Agatha Christie made money by sewing underwear. The appearance of such a myth is quite understandable. The woman herself in her youth repeatedly changed professions, trying to find her vocation. At first she wanted to be a musician, but stage fright stood in the way of her dream. During the First World War, Agatha worked in a hospital as a nurse, and she liked it. She herself said that practicing medicine is almost the most useful thing a person can do. And later she was engaged in pharmacy, which ultimately affected her creativity. Researchers estimate that 83 crimes in the writings of Agatha Christie were poisoning. But in the biography of a woman there was never trade or tailoring. And even more, she did not know how to sew at all, considering it a shameful occupation. Agatha Christie laughed, saying that with her products she would definitely scare away all gentlemen from herself. But she knitted well, making socks, gloves, scarves. The grandson of the writer, Matthew Pritchard, still keeps small golf shoes, made by the hands of his famous grandmother.

Agatha Christie herself is hiding under the guise of Miss Marple. The writer herself claims that the prototype of her main character was not at all she, as many wanted to think, but her grandmother. She was a good-natured person, but she expected the worst from everyone. And, what was the strangest, all her expectations were regularly met. This is how her granddaughter remembered her. Miss Marple first appeared in the 1927 story "Tuesday Night Club". This wise woman immediately became the favorite heroine of the writer. And according to the results of the 2007 survey of readers of the Waterstone's book network, Miss Marple was named the most attractive and witty heroine. And the British named Hercule Poirot the most charming character.

Agatha Christie faked her own death while hiding in coal mines after 1976. There is a legend that the writer did not die in 1976, having lived to be 104 years old. She really loved dark indoor spaces, drawing inspiration from there. Agatha Christie chose caves for these purposes, where she stayed for several days. It was this fact that formed the basis of the myth. But in 1976, doctors stated the death of the writer. At that moment, her relatives were next to her. There is no need to talk about staging.

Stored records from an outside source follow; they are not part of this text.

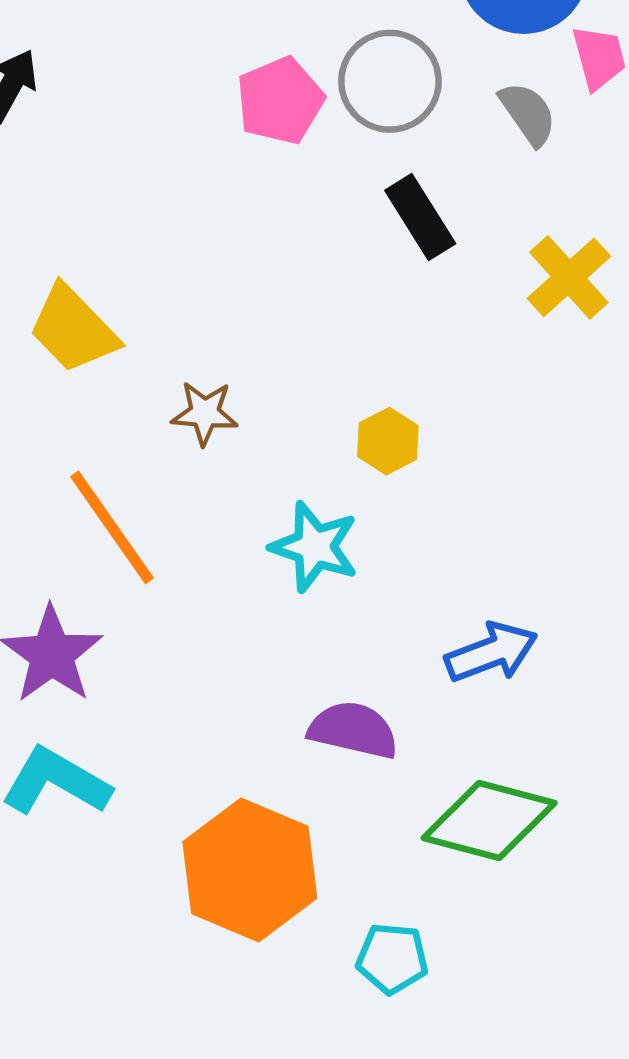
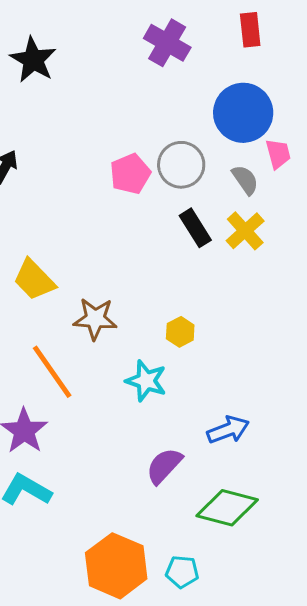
yellow cross: (569, 277) -> (245, 231), moved
brown star: (205, 413) -> (95, 319), size x1.4
purple semicircle: (353, 730) -> (164, 466), turned -60
orange hexagon: (250, 870) -> (116, 566), moved

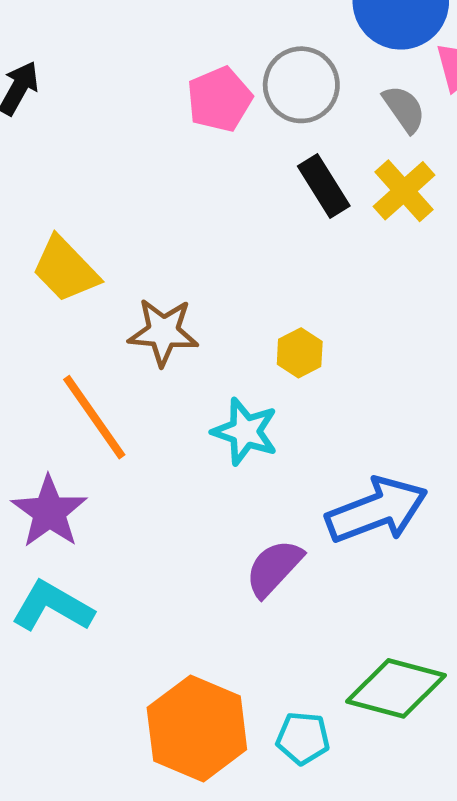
blue arrow: (228, 430) -> (377, 510), size x1.5
green diamond: (227, 508) -> (396, 688), moved

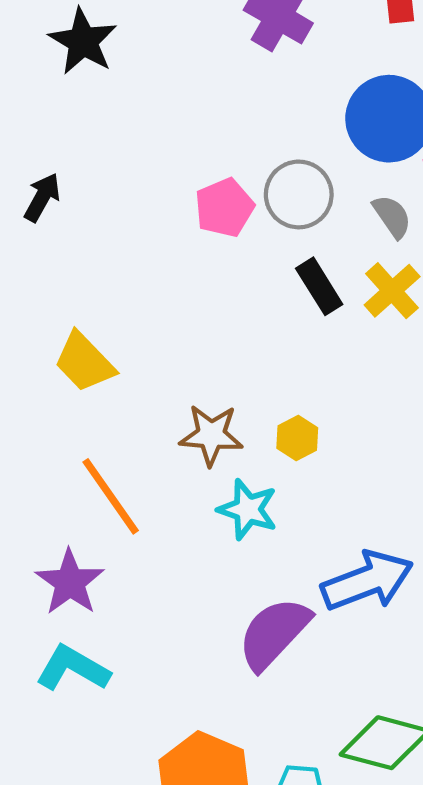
brown star: (163, 332) -> (211, 435), moved
purple semicircle: (274, 568) -> (274, 633), size x1.4

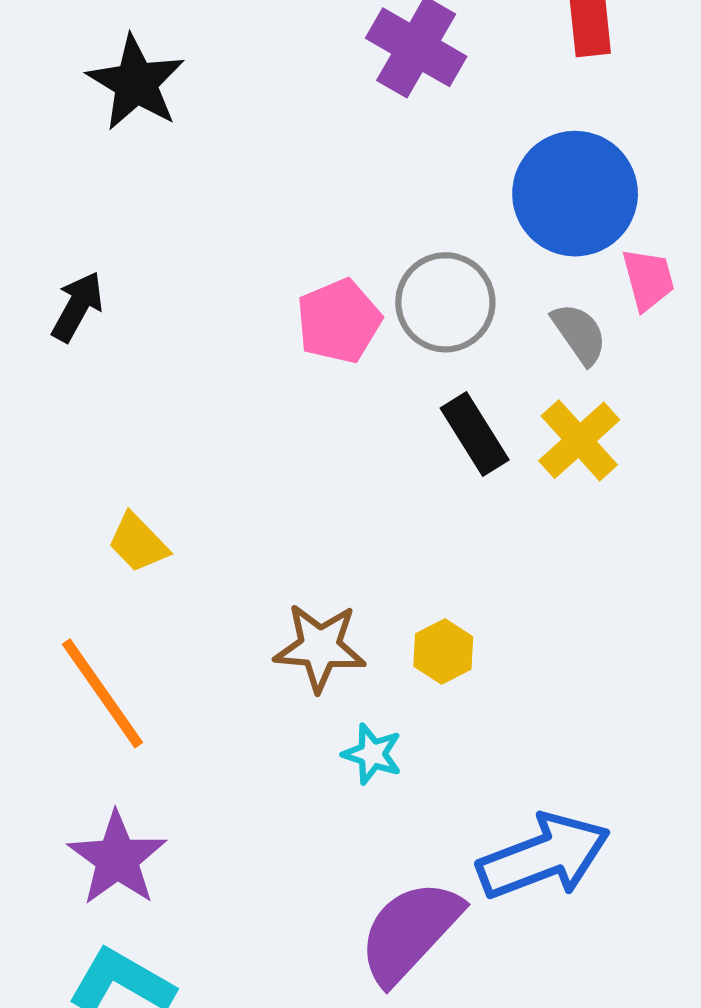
yellow trapezoid: (84, 362) -> (138, 543), size x0.7
orange line: (111, 496) -> (102, 693), moved
cyan star: (248, 509) -> (372, 754), size x0.7

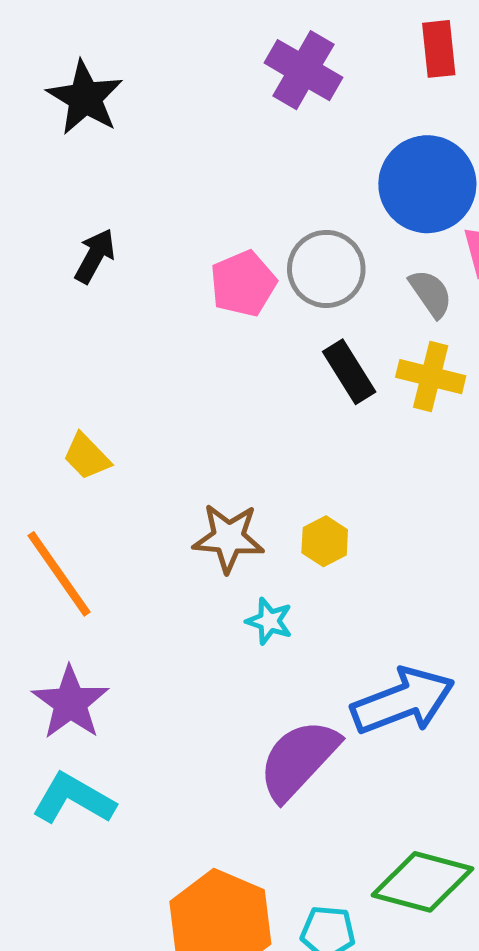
black arrow: (77, 307) -> (95, 256), moved
yellow cross: (579, 440) -> (431, 377), turned -34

At the end of her life, Agatha Christie suffered from Alzheimer's disease. Specialists from the University of Toronto decided to analyze the author's writing style in the last years of his life. As a result, a study was published that explained the change in style to Alzheimer's disease. But Agatha Christie's grandson, Matthew Pritchard, does not agree with this version. He knew his grandmother from the moment he was born until her death. Agatha Christie was sick, like all people, but she did not have Alzheimer's disease. The writer died at a venerable age from a short cold.